Marcel VERRIER
UN APRES-MIDI DE CHIEN
Ditché, capturé, évadé
Le 23 septembre, le sous-lieutenant
Marcel Verrier du 1/3, allait vivre une mémorable aventure qu'il conta, plus
tard, dans son livre "Les arènes du ciel".
À notre arrivée sur le terrain de Campo
del Oro, le 21 septembre, une bonne odeur de terre de bruyère nous monta aux
narines : enfin ça sentait la France ! Pendant les trois années de terre
africaine que nous venions de vivre depuis la campagne de France, nos horizons
quotidiens au Maroc, Algérie puis en Tunisie, avaient toujours été les mêmes :
terres jaunes et caillouteuses des hauts plateaux, les sables ocre des dunes,
la côte déchiquetée de l'Algérie, que nous retrouvions depuis mai 1943, à
chaque retour de mission, loin en mer.
Ici, il y avait de l'herbe, comme dans
les prairies de Normandie ou d'Alsace, qui ne disparaîtrait pas au premier coup
de sirocco.
Nous fûmes rattachés, avec nos camarades
du 2/7, au 327e Squadron de la RAF, pour reprendre, comme en Afrique
du Nord, l'existence qui était la nôtre depuis neuf mois, depuis que nous
étions revenus dans la guerre.
Le 30 septembre dans la matinée, nous
décollâmes, à six avions, avec Pissotte comme "leader", Jacquet et
moi dans sa patrouille. La seconde, emmenée par Blanck, comprenait Brunet et
Causse.
Nous venions de doubler le cap Corse, en
direction de l'île d'Elbe, lorsque Blanck signala :
- « Deux avions à deux heures ».
Je vis aussitôt deux silhouettes
massives, venant dans notre direction au ras de l'eau. Deux "géants",
des Messerschmitt 323 transports de troupes : 60 mètres d'envergure. Quelles
belles cibles ! Même en fermant les yeux, on ne pouvait pas les manquer.
Messerschmitt
323 "Gigant" (DR)
Pissotte annonça en radio :
- « C'est le moment d'y aller, les gars
! ».
Chaque patrouille s'occupa de son
gibier, celle de Blanck prenant à son compte le premier appareil. En trente
secondes, elle lui régla son sort : trois secondes plus tard, le Me 323 brûlait
à la surface de la mer.
Notre victime était plus coriace. Après
plusieurs passes, bien qu'ayant deux moteurs sur six en feu, il volait encore,
ses mitrailleurs nous arrosant copieusement. L'un d'eux ne me manqua pas et la
pression d'huile commença à diminuer d'une manière inquiétante. Ma radio ne
fonctionnait plus, impossible de prévenir mes équipiers de ce problème. Je pris
le cap de la terre, vers Bastia, au moment où deux Me 109 se dirigeaient vers
moi. Je virai sec, mais les deux Allemands poursuivirent leur trajectoire. Je
me retrouvai seul, avec un moteur de plus en plus récalcitrant. Au fil des
minutes, la terre me parut de plus en plus lointaine à atteindre.

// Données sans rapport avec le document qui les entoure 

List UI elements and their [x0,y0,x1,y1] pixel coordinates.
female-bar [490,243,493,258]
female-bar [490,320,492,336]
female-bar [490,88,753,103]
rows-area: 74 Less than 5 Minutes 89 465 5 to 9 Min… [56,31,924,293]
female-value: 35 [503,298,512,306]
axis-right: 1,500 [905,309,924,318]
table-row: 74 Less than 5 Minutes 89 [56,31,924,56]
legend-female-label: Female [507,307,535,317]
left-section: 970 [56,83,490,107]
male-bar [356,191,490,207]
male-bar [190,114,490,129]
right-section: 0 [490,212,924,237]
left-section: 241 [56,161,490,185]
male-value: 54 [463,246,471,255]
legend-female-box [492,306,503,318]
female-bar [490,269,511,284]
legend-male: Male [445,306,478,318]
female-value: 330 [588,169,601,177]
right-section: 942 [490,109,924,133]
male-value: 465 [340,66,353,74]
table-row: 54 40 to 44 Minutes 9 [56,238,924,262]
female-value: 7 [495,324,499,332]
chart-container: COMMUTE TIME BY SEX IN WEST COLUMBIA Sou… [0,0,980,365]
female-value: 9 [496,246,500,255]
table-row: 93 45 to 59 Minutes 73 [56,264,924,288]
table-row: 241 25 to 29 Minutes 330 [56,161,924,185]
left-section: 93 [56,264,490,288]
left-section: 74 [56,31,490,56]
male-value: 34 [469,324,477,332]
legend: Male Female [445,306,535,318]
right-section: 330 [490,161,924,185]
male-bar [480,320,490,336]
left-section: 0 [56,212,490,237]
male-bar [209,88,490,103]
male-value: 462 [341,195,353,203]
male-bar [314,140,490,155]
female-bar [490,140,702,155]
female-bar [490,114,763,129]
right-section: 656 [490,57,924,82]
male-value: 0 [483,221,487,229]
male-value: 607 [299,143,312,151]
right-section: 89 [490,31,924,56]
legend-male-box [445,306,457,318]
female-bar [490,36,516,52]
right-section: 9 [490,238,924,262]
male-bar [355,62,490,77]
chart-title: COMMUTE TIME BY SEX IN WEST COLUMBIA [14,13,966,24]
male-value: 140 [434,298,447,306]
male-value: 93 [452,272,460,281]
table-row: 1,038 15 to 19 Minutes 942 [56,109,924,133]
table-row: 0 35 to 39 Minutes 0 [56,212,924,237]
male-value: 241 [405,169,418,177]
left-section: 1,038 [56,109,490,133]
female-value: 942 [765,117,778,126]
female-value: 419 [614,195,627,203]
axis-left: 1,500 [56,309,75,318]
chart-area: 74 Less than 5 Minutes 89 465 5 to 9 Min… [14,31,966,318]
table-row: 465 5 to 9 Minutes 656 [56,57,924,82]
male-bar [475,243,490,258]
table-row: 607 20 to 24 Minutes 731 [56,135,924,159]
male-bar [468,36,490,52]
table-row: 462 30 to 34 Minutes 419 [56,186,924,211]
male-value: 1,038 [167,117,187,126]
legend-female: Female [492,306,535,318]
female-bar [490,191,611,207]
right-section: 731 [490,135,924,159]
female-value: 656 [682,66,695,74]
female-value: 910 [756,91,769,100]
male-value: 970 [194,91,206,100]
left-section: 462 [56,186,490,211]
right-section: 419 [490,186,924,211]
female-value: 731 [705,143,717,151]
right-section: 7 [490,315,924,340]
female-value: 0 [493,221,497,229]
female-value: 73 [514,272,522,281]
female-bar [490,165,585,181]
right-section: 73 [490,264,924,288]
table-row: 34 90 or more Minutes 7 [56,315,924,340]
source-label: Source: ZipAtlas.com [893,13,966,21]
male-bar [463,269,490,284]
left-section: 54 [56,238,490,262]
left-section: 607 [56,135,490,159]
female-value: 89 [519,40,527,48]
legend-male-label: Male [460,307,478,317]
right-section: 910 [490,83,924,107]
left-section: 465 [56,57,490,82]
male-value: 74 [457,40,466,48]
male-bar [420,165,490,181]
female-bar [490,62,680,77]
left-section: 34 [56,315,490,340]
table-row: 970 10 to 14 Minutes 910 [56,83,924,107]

Alors que je m'en approchai peu à peu,
des éclatements de 88 m'encadrèrent. Malsain ! Je décidai de remonter vers le
nord. Peine perdue ; la Flak m'accompagnait avec précision.
Brusquement, après deux ou trois
hésitations, le moteur cessa de fonctionner. J'étais à 300 mètres à peine.
J'eus beaucoup de mal à m'extraire de la cabine, mais enfin, grâce à deux ou
trois violents efforts, je chutais dans le vide, suspendu par les épaules.
Quelques secondes plus tard, ma Mae
West bien gonflée me ramenait à la surface (ma respiration bloquée m'avait
évité de boire une bonne tasse) et le vent du large, s'engouffrant dans ma
voilure, m'entraînait sur le dos, en direction de la côte. Elle ne tarda pas à
se coucher. Je larguai mon parachute, récupérai non sans mal le sac contenant
le dinghy et, après avoir avalé quelques rasades d'eau salée, je tentai de
gonfler mon canot de sauvetage. Opération d'une extrême facilité à terre, mais
avec mon équipement de vol trempé, il me fallut une demi-heure d'efforts avant
de pouvoir me hisser dans ce frêle esquif.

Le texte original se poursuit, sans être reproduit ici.